**Instructions for the task:**
Type out the lines below exactly, from the first through the line holding "over-the-wall problem in business", and include no pictures.
————
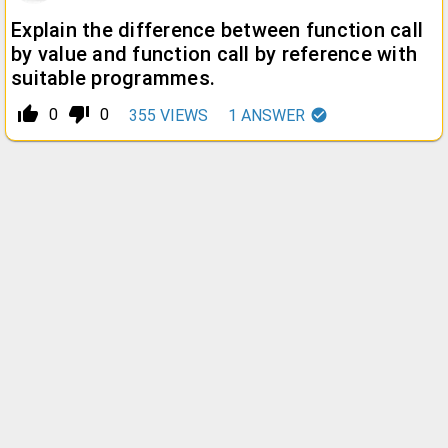
Explain the difference between function call
by value and function call by reference with
suitable programmes.
thumb_up_alt
thumb_down_alt
0
0
355
VIEWS
1
ANSWER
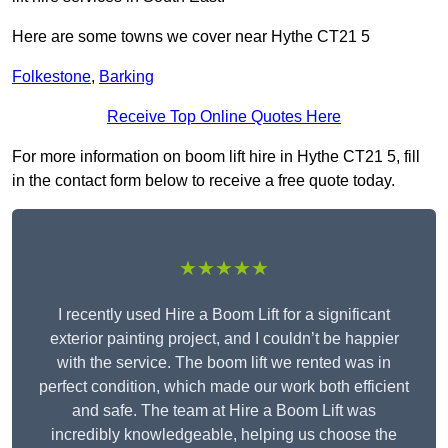
Here are some towns we cover near Hythe CT21 5
Folkestone
,
Barking
Receive Top Online Quotes Here
For more information on boom lift hire in Hythe CT21 5, fill
in the contact form below to receive a free quote today.
★★★★★
I recently used Hire a Boom Lift for a significant
exterior painting project, and I couldn’t be happier
with the service. The boom lift we rented was in
perfect condition, which made our work both efficient
and safe. The team at Hire a Boom Lift was
incredibly knowledgeable, helping us choose the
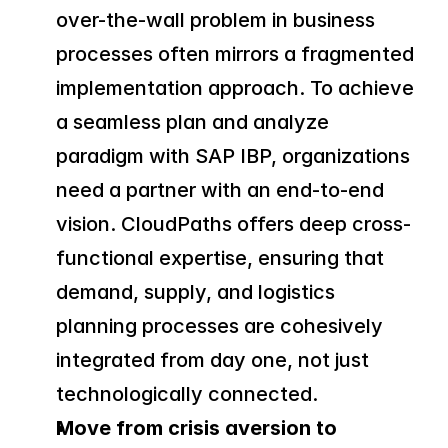
over-the-wall problem in business 
processes often mirrors a fragmented 
implementation approach. To achieve 
a seamless plan and analyze 
paradigm with SAP IBP, organizations 
need a partner with an end-to-end 
vision. CloudPaths offers deep cross-
functional expertise, ensuring that 
demand, supply, and logistics 
planning processes are cohesively 
integrated from day one, not just 
technologically connected.
Move from crisis aversion to 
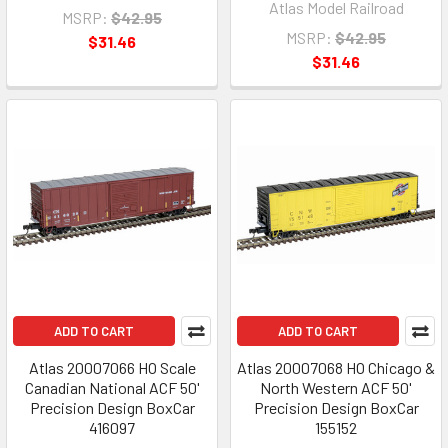
Atlas Model Railroad
MSRP:
$42.95
MSRP:
$42.95
$31.46
$31.46
ADD TO CART
ADD TO CART
Atlas 20007066 HO Scale
Atlas 20007068 HO Chicago &
Canadian National ACF 50'
North Western ACF 50'
Precision Design BoxCar
Precision Design BoxCar
416097
155152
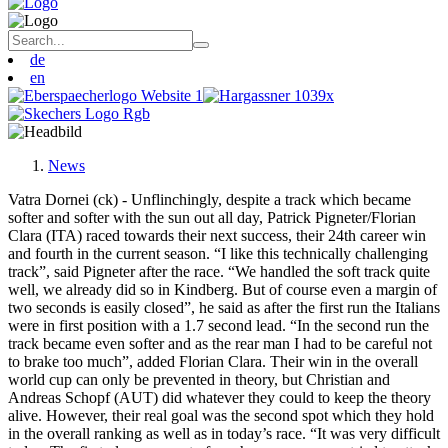
de
en
News
Vatra Dornei (ck) - Unflinchingly, despite a track which became
softer and softer with the sun out all day, Patrick Pigneter/Florian
Clara (ITA) raced towards their next success, their 24th career win
and fourth in the current season. “I like this technically challenging
track”, said Pigneter after the race. “We handled the soft track quite
well, we already did so in Kindberg. But of course even a margin of
two seconds is easily closed”, he said as after the first run the Italians
were in first position with a 1.7 second lead. “In the second run the
track became even softer and as the rear man I had to be careful not
to brake too much”, added Florian Clara. Their win in the overall
world cup can only be prevented in theory, but Christian and
Andreas Schopf (AUT) did whatever they could to keep the theory
alive. However, their real goal was the second spot which they hold
in the overall ranking as well as in today’s race. “It was very difficult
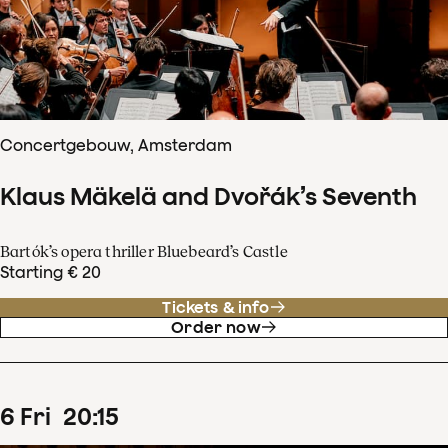
Concertgebouw, Amsterdam
Klaus Mäkelä and Dvořák’s Seventh
Bartók’s opera thriller Bluebeard’s Castle
Starting € 20
Tickets & info
Order now
6
Fri
20
:
15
————
**Exercise result:**
Explain the difference between function call
by value and function call by reference with
suitable programmes.
thumb_up_alt
thumb_down_alt
0
0
355
VIEWS
1
ANSWER
Here are some towns we cover near Hythe CT21 5
Folkestone
,
Barking
Receive Top Online Quotes Here
For more information on boom lift hire in Hythe CT21 5, fill
in the contact form below to receive a free quote today.
★★★★★
I recently used Hire a Boom Lift for a significant
exterior painting project, and I couldn’t be happier
with the service. The boom lift we rented was in
perfect condition, which made our work both efficient
and safe. The team at Hire a Boom Lift was
incredibly knowledgeable, helping us choose the
over-the-wall problem in business 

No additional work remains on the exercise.